1. Core social work courses that encourage the development of professional competency in dealing with individuals, families, groups, and communities; using social work intervention inventories; working with the appropriate ethics and values; working professionally in organizations; and the ability to make a self-reflection on the work done. These core courses should focus on the following themes:

• Social work values and principles – the ability to adopt them in different situations and cultural contexts;

• Social work theories and practices that cover working with individuals and families, group work, community work, social policy, and social work research;

• Interpersonal communication skills in helping;

• Knowledge of human behaviour and social environment with an emphasis on person-in-environment perspective, lifelong development perspective, loss and attachment issues, and the ability to understand critically social structure and cultural factors that influence human behaviour;

• Social policy and welfare system;
Social work history and development at the international and local levels;

• Knowledge and skills working in a social service organization;

• Social work practices that are based on various cultural settings; and

• Social work practices that are based on an international, global context.

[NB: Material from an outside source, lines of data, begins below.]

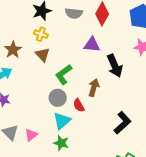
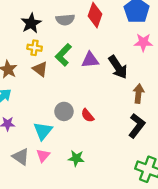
purple triangle: (92, 45) -> (90, 60), moved
green L-shape: (64, 74) -> (63, 55), moved
brown arrow: (94, 88) -> (138, 94), moved
cyan triangle: (62, 121) -> (43, 131), moved

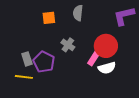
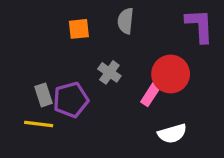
purple L-shape: (124, 16) -> (200, 26), turned 100
purple pentagon: (44, 62) -> (71, 100), turned 30
white semicircle: (107, 68) -> (172, 134), moved

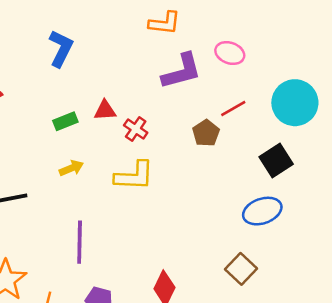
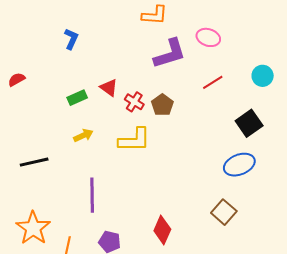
blue L-shape: (61, 48) -> (71, 39), size x0.7
cyan circle: (295, 103) -> (263, 76), size x0.6
red triangle: (105, 110) -> (109, 88), turned 42
brown pentagon: (206, 133) -> (162, 105), moved

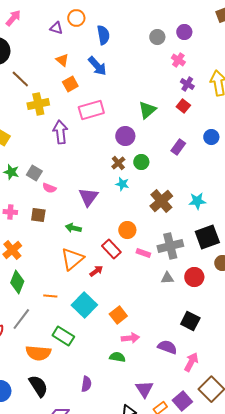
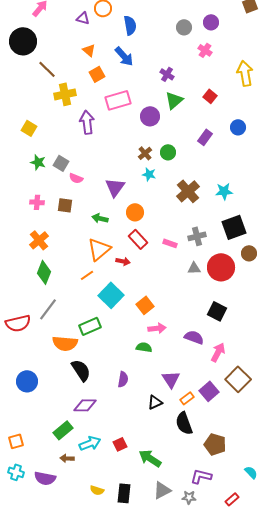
purple cross: (187, 84) -> (167, 74), moved
purple circle: (125, 136) -> (150, 116), moved
orange circle: (127, 230) -> (135, 212), moved
gray cross: (170, 246) -> (197, 236), size x0.7
red arrow: (96, 271) -> (123, 261), turned 48
red circle: (194, 277) -> (221, 267), size x1.4
orange line: (50, 296) -> (87, 275), moved, turned -40
green rectangle: (63, 336) -> (90, 326), turned -55
purple semicircle: (86, 384) -> (123, 379), moved
black semicircle: (38, 386) -> (81, 370), moved

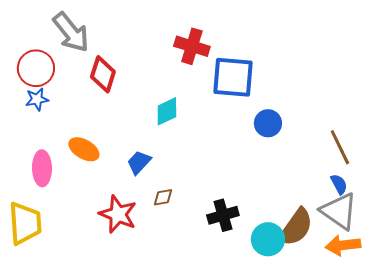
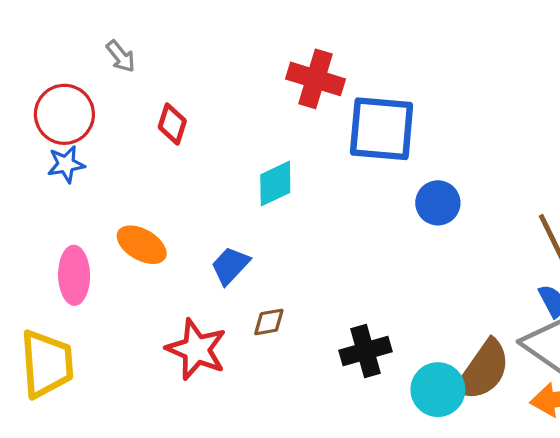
gray arrow: (71, 32) -> (121, 56), size x0.5
red diamond: (103, 74) -> (172, 124), size x0.7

2. Foundational courses in the social sciences such as psychology, sociology, anthropology, economics, and political science. These courses are necessary in developing students to become wholesome in their generic competency. In order to achieve that end, the following themes must be incorporated in the courses: (a) Society and Culture, (b) Race and Ethnicity, (c) Gender Relations, (d) Multiculturalism, (e) Power Analysis, (f) Development Issues, (g) Social Ecology, (h) Social Dynamics, (i) Social Changes, (j) Displaced Population, (k) Indigenous People's Issues, (l) Globalization, (m) Cognition and Learning, (n) Deviance, (o) Social Psychology, (p) Human Development, (q) Philosophy and Ethics, and (r) Religion and Spirituality.

3. Courses which prepare students for selected fields of practice: (a) Family and Child Welfare, (b) Reformatory Service, (c) Health and Medical Social Work, (d) School Social Work, (e) Gerontology, (f) Women and Minorities, and (g) Disability.

4. Practicum/field work that provides students with clearly designed learning

experiences in a practice setting:

• A minimum of two field placements, which make up a total of 800– 1,000 hours, is required;

• A minimum of eight weeks per semester in an agency and community respectively to facilitate students' development of professional competencies;

• Prerequisite courses must be taken before students start their practicum;

• A minimum of one hour per week supervision where at least 50 percent are being conducted by a professional supervisor who should be a qualified social worker;

• Planned coordination and liaison between the university and agencies to ensure the field work experience meets the program planned objectives and outcomes;

• A minimum of two site visits by the academic supervisor per semester; and

• The proportion of core social work and foundational courses in the curriculum has to be 85 per cent for core courses including practicum, and 15 per cent for foundation courses.